After BlackBerry announced last month that it would slash 40 percent of its workforce, Apple reportedly has begun snapping up the struggling smartphone maker's employees near the company's corporate headquarters in Canada.
According to a report from the Financial Post, Apple hosted a recruitment drive on Sept. 26 at the Cambridge Hotel and Conference Centre in Waterloo, Ontario, a place that is roughly 12 miles away from BlackBerry's home base. The report said that Apple (AAPL) sent the event's invitations to BlackBerry employees via LinkedIn.
"Most positions will be based in Cupertino, [Calif.]," the LinkedIn invite, obtained by Financial Post, said, adding that Apple would also provide immigration assistance and relocation compensation for successful candidates. However, exactly what positions Apple is looking to fill remains unknown.
On Sept. 20, the same day Apple released the iPhone 5s and iPhone 5c, BlackBerry said it expected to post almost a $1 billion loss in the second quarter and would cut approximately 4,500 jobs, or about 40 percent of its global workforce.
On Monday, BlackBerry (BBRY) handed out layoff notices, confirming 300 employees would be laid off from its Waterloo headquarters this week as part of the first round of job cuts.
BlackBerry's talent base is also being eyed by other players such as Intel (INTC), which held an "information session" at the Holiday Inn Kitchener-Waterloo Hotel & Conference Centre in Kitchener, Ontario, on Sept. 28 and Sept. 29 to look for engineers to join the company's Mobile and Communications Group.

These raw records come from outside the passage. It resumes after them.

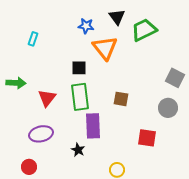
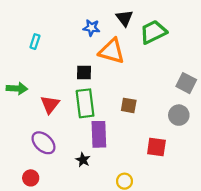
orange triangle: (105, 48) -> (112, 51), turned -36
purple ellipse: (41, 134) -> (43, 143), turned 55

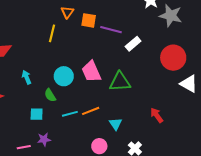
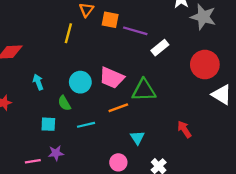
pink trapezoid: (91, 72) -> (112, 78), turned -45
orange line: (91, 111) -> (118, 108), moved

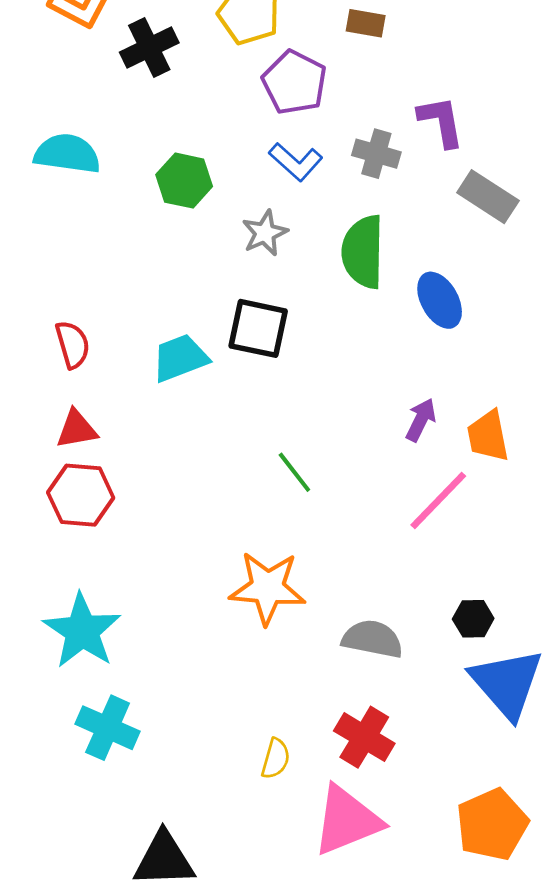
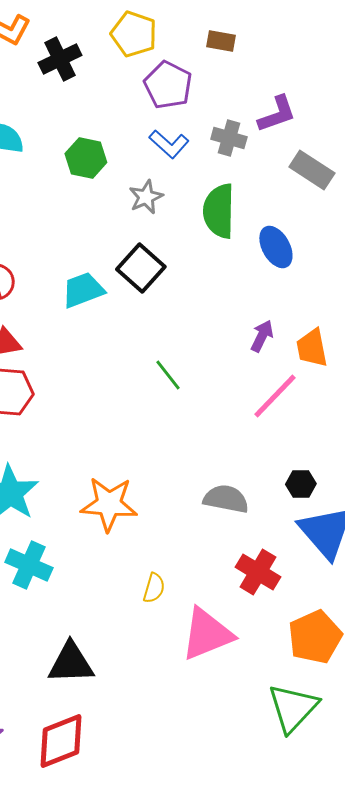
purple L-shape: (441, 121) -> (277, 114), turned 81
black square: (258, 328) -> (141, 268), turned 30
orange star: (268, 588) -> (109, 504), moved
red cross: (364, 737) -> (258, 572), moved

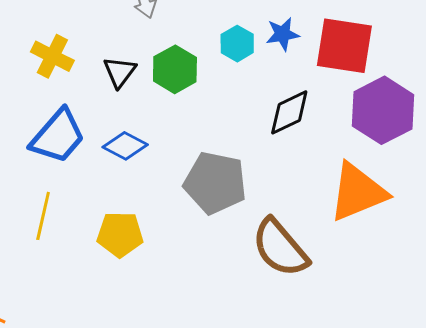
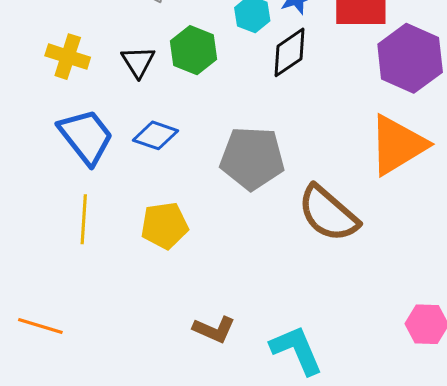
black diamond: (289, 112) -> (290, 52), moved
blue trapezoid: (58, 136) -> (86, 137), turned -70

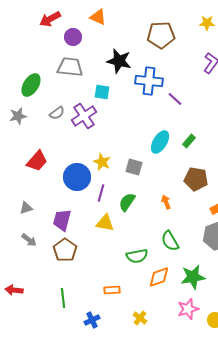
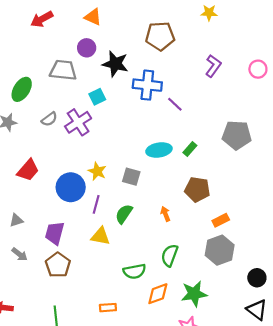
yellow star: (207, 23) -> (209, 13), moved
purple circle: (73, 37) -> (87, 48), moved
cyan square: (102, 92) -> (97, 97), turned -35
cyan ellipse: (160, 142) -> (159, 150), turned 50
green semicircle: (170, 241) -> (170, 255), turned 50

BlackBerry, which is now contemplating a $4.7 billion takeover bid from a consortium led by Fairfax Financial Holdings, the company's biggest shareholder, is also reportedly considering a break-up of the company. The phonemaker's advisers reportedly approached companies such as SAP (SAP), Cisco Systems (CSCO) and Samsung Electronics last week, all of which have expressed interest in only buying only parts of the once-iconic company.
"If you break up the company, you're going to get more than the company is worth right now," Bloomberg quoted Sachin Shah, a strategist at New York-based Albert Fried & Co., as saying. According to Shah, whether Fairfax's bid turns out to be successful or not, "breaking it up sounds more appetizing for all involved."